Technology – for use or profit?

So what has biotechnology produced after all this frenzied effort? Low water quick fry potatoes, tomatoes with a longer shelf life and better ketchup-making qualities, fruit that doesn’t discolour when processed and, shortly, perhaps, ice cream-flavoured bananas. All that McDonalds needs now is a chicken genetically engineered to lay Golden McNuggets.

Genetic engineering of crops has been directed, not surprisingly, towards the benefit of the oppressor nations. Tropical crops are being engineered to grow at higher latitudes so that they can be produced closer to the northern hemisphere markets, robbing the third world of its meagre income from cash crops. Effort has been concentrated on improving food quality, not quantity, to meet the demands of Sainsbury, Safeway, Waitrose et al. Far from feeding the world, genetic engineering is feeding the idle fancies of the rich and pushing the prices of new seed varieties and their growing techniques even further beyond the reach of third world farmers.

In medical biotechnology, there have been many advances, but again they have been focused on the needs or wishes of the multinationals. A major target of biotechnology companies is cystic fibrosis, a disease con-fined to white Europeans and their descendants. There is now a test for HIV, but no effective treatments or vaccines. The preliminary vaccines that have been developed are for a strain of HIV common to North America; they would be useless in African countries such as Uganda with a high incidence of HIV but of a different strain. Tuberculosis is widespread in underdeveloped countries yet was virtually eradicated elsewhere due to comprehensive immunisation programmes. Research into TB was abandoned until recently when drug-resistant TB started to spread rapidly in cities such as New York. Malaria kills three million people a year, most of them children in sub-Saharan Africa, and 500 million more suffer from the disease, yet existing medication against the disease is expensive, has many side effects and is at best 40-60 per cent effective. The development of a vaccination against malaria is being led by a biochemist in Bogota.
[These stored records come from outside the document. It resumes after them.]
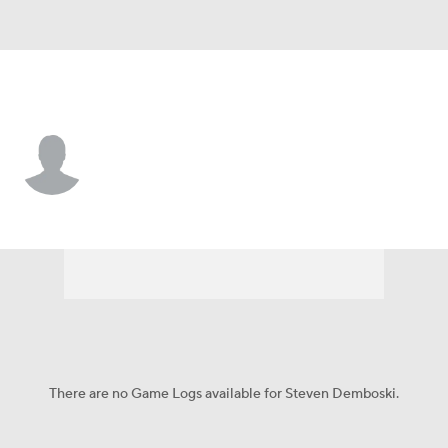
Delaware • #61 • OL
Steven Demboski
Player Home
Game Log
There are no Game Logs available for Steven Demboski.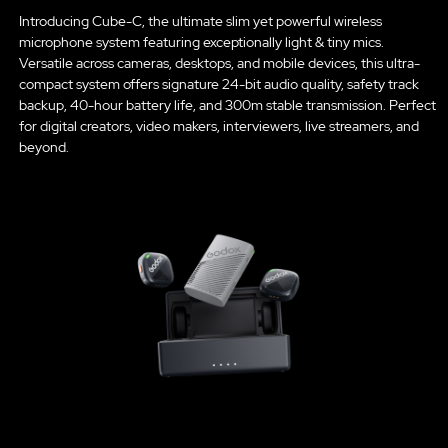
Introducing Cube-C, the ultimate slim yet powerful wireless
microphone system featuring exceptionally light & tiny mics.
Versatile across cameras, desktops, and mobile devices, this ultra-
compact system offers signature 24-bit audio quality, safety track
backup, 40-hour battery life, and 300m stable transmission. Perfect
for digital creators, video makers, interviewers, live streamers, and
beyond.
Rinderpest is a disease that kills 50-80 per cent of cattle in the Horn of Africa. An eradication programme in the 1960s used a live vaccine that was difficult to administer in remote areas without the necessary refrigeration. An epidemic broke out again in the 1980s but lack of funds, vaccine production facilities and trained veterinary staff have prevented containment of the disease using the original vaccine. A new genetically engineered vaccine that is easy to administer and produce has now been developed by an Ethiopian vet.

Determined to find a solution to the disease that was crippling his country, he persuaded a biotechnology company in the US to teach him molecular biology techniques as payment for work he had done. After fighting for research funding, he developed a vaccine in a year. It took five more years of battling with international regulatory authorities before being allowed to carry out trials in Africa. With the advances in biotechnology directed to line the coffers of the multinationals, it took the dogged determination of one man to produce a solution of major importance to the destitute countries of Ethiopia, Sudan and Somalia.

Humanity has the tools that will enable it to eradicate or cure many of the world’s major diseases. It has the tools to engineer crops with better yields, greater resistance to fungal and insect attack and ability to grow in hostile drought-stricken regions. It could ensure that everybody is fed and healthy. But the tools are in the hands of the multinationals; preventing deaths is no concern of theirs.